Global brokerages raise target price on few oil & gas stocks; expect strong performance ahead
Citi has also increased its target price on Gujarat Gas, Indraprastha Gas, and Mahanagar Gas.
Morgan Staley believes that India's gas stocks offer some of the best growth opportunities as the country's gas pipeline network has doubled, which will help gas producers and city gas players in volume growth. Expecting healthy growth, the brokerage has raised the target price on ONGC, GAIL, and Oil India and picked GAIL, OIL, and ONGC along with Gujarat Gas as top choices.
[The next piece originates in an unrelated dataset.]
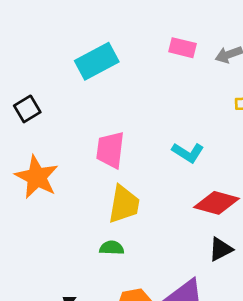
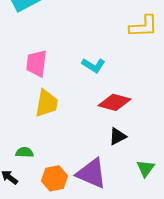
green semicircle: (112, 248) -> (24, 152), moved

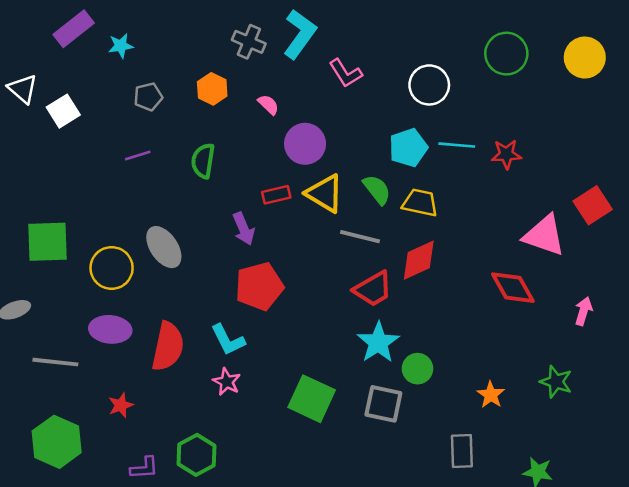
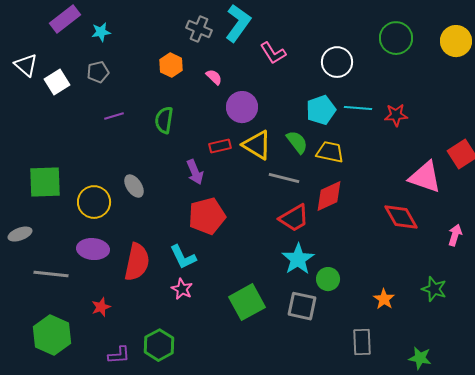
gray pentagon: (148, 97) -> (98, 72), moved
gray ellipse: (164, 247) -> (134, 186), size x0.7
green square: (312, 399) -> (247, 302), turned 36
Stocks | Rating | New Target | Old Target |
ONGC | Overweight | Rs 254 | Rs 216 |
GAIL | Overweight | Rs 195 | Rs 151 |
Petronet LNG | Equalweight | Rs 219 | Rs 235 |
Oil India | Overweight | Rs 487 | Rs 329 |
GSPL | Underweight | Rs 262 | Rs 265 |
Gujarat Gas | Overweight | Rs 579 | Rs 505 |
Indraprastha Gas | Equalweight | Rs 413 | Rs 432 |
Meanwhile, Jefferies sees a range-bound profitability for the oil-to-chemicals (O2C) segment of Reliance Industries (RIL) in FY25 and forecasts 13 per cent consolidated growth in earnings before tax, interest, depreciation, and amortisation (EBITDA), driven by a hike in Jio tariff. The brokerage has downgraded GAIL due to its rich valuation and instead prefers MGL.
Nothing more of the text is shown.